Je n’avais même pas réalisé que le festival de Cannes commençait aujourd’hui, joli hasard pour mes posts « Palme d’Or » non ?

Bref, je vous avais promis le volume 2 de mes aventures protéinées. L’an dernier, après grossissage affreux dû à surmenage des cours, déménagement, pauses de midi prises devant les ordis avec un sandwich, et voyage en Pologne où le menu de base était la pomme de terre, je décide en février que ce n’est plus possible, et qu’il est temps de faire quelque chose (une fois de plus).

Direction donc un nouveau médecin (histoire de changer un peu), dont on m’avait dit le plus grand bien : elle est très compréhensive, elle sait adapter les méthodes… bref, le tableau avait l’air plutôt sympathique.

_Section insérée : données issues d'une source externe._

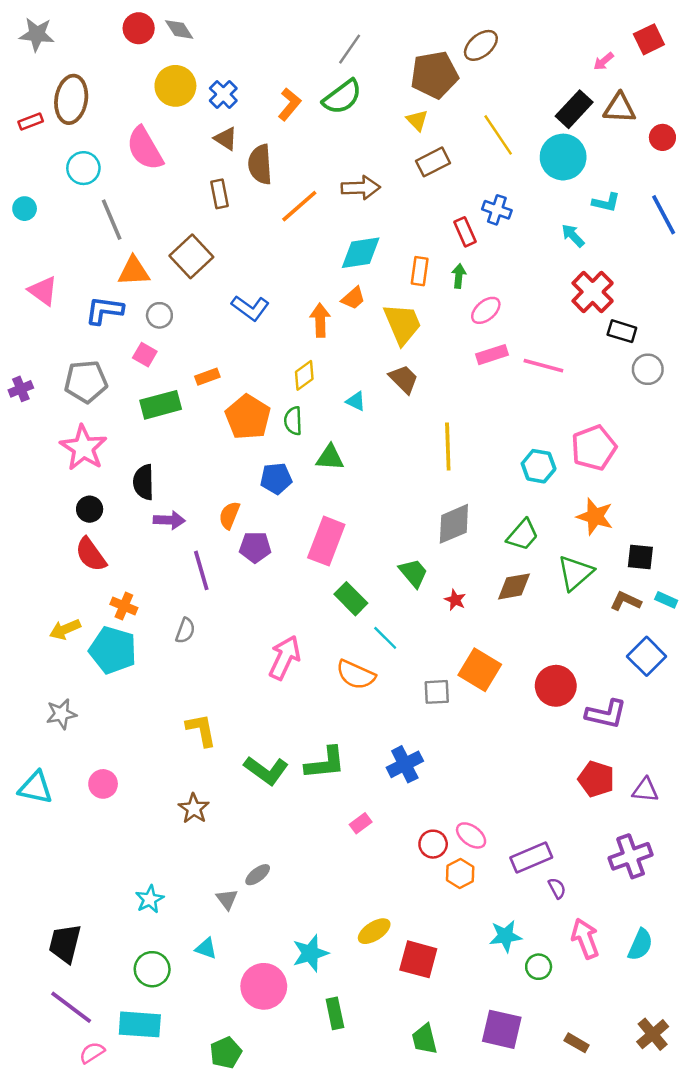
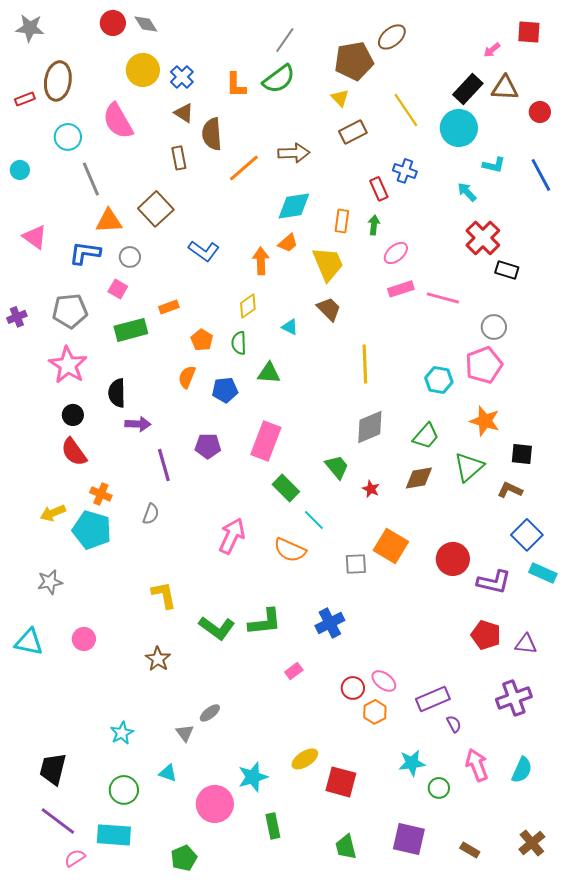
red square: (649, 39) -> (529, 32), turned 30
orange L-shape: (290, 104) -> (236, 85), turned 140
gray circle: (648, 369) -> (494, 327), moved
orange pentagon: (248, 417) -> (202, 340), size x0.6
orange semicircle: (229, 515) -> (187, 377), moved
cyan rectangle: (666, 600) -> (543, 573), moved, size x1.5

Premier rendez-vous cool, pesée et verdict : il y a ces fameux 20 kilos à perdre, alors vue l’ampleur de la tâche, autant partir fort… elle me propose de prendre des sachets protéinés, je commence par refuser. On négocie comme des marchands de tapis, j’accepte d’en prendre deux par jour, un le matin, un au goûter, et j’exige de garder deux repas « solides ».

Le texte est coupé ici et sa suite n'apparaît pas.